But no special-effects toolkit is limited to conventional tools. There is room in it for far less solid stuff, as well. One of the strangest, most ubiquitous, most versatile and most fascinating of all the devices of practical special effects is a substance called methyl cellulose, far better known by the trade name ‘methocel’, given it by Dow Chemical, the company whose scientists invented it in the 1930s.1 A most peculiar kind of goop, methocel has, for several decades, ‘played’ all manner of viscous substances, from mud in The Return of the Living Dead (1985)2 to demonic slime in Drag Me to Hell (2009)3 to pterodactyl excrement in The Flintstones (1994).4 Even in films heavily dependent on CGI, methocel is a special-effects staple. Scott Heger, head chemist of Blair Adhesives, the largest and most important supplier of methocel to American film and television productions, notes that George Lucas’s Star Wars prequels (1999–2005), which employ few three-dimensional elements besides actors, used 20,000 gallons.5 Methocel’s remarkable versatility extends to the fact that it often provides a real, physical base for digital augmentation. To cite but two examples: both Ben Stiller’s confrontation with a giant octopus in Night at the Museum: Battle of the Smithsonian (2009) and Jon Voight’s egestion by a colossal snake in Anaconda (1997) were rendered on screen with a combination of digital and practical effects. While the octopus and snake were rendered digitally, methocel gives these actors actual coats of cephalopod slime or reptile saliva, as the situation required. Atop those viscous layers of ooze, digital technicians rendered further glisten to enhance the visual force of the scenes. In this way, a practical technology such as methocel complements and combines in complex ways with the latest in digital technologies; these examples point the way toward a more nuanced understanding of the interdependence of analogue and digital special-effects techniques.

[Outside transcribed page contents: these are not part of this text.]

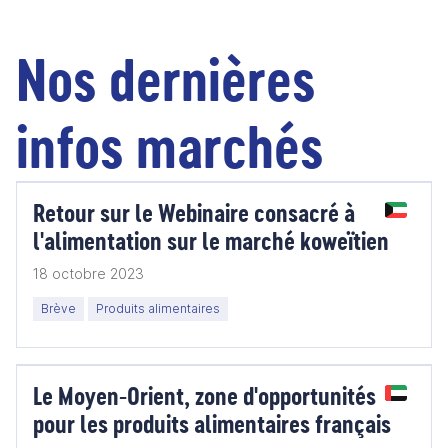
Nos dernières
infos marchés
Retour sur le Webinaire consacré à
l'alimentation sur le marché koweïtien
18 octobre 2023
Brève
Produits alimentaires
Le Moyen-Orient, zone d'opportunités
pour les produits alimentaires français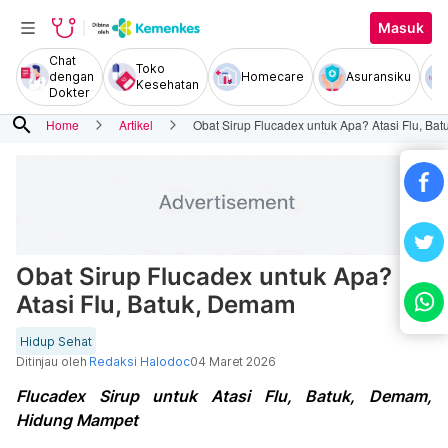
Masuk
Chat
Toko
dengan
Homecare
Asuransiku
Kesehatan
Dokter
search
Home
Artikel
Obat Sirup Flucadex untuk Apa? Atasi Flu, Ba
Obat Sirup Flucadex untuk Apa?
Atasi Flu, Batuk, Demam
Hidup Sehat
Ditinjau oleh
Redaksi Halodoc
04 Maret 2026
Flucadex Sirup untuk Atasi Flu, Batuk, Demam,
Hidung Mampet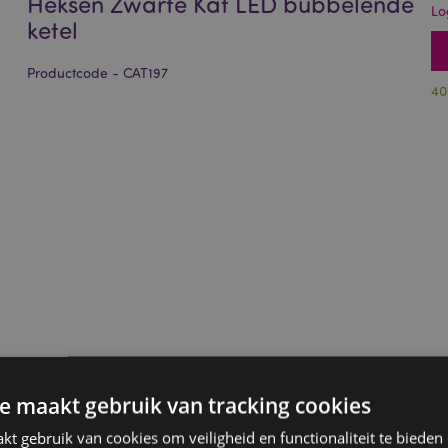
Heksen Zwarte Kat LED bubbelende
Lo
ketel
Productcode - CAT197
40
e maakt gebruik van tracking cookies
t gebruik van cookies om veiligheid en functionaliteit te bieden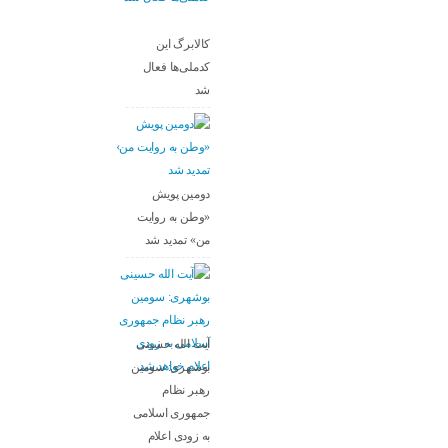
کالابرگ این
کدملی‌ها فعال
شد
دومین پویش
«وطن به روایت
من» تمدید شد
آیت الله حسینی
بوشهری: سومین
رهبر نظام
جمهوری اسلامی
به زودی اعلام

As with the advents of colour, sound, 3D, CGI and other technologies that have been folded into moviemaking craft, methocel has generally been used to complement the overarching goal of Hollywood film: clear and coherent narration. In this way, it is just another element of style that – just like three-point lighting, the match on action and the split-field diopter – has served to emphasise and clarify narratively relevant emotions, characters and actions. As David Bordwell writes, every tool and technique of film style has historically been engaged in the Classical Hollywood cinema in order to convey salient narrative information.6
Nevertheless, methocel’s particular and unusual properties have nudged it into certain types of cinematic functions and meanings, as its properties encourage certain stylistic possibilities and discourage others. Taking two methocel-heavy films – Ghostbusters II (1989) and There Will Be Blood (2007) – as its chief examples, this essay begins an investigation into the ways in which methocel affects visual style in American film. How does methocel intersect with other elements of mise en scène? Does its use open up or close off certain possibilities in editing or cinematography? How, in other words, has methocel been employed not only to achieve the established stylistic and narrative goals of the Hollywood cinema, but to alter them, or to offer novel or creative aesthetic options?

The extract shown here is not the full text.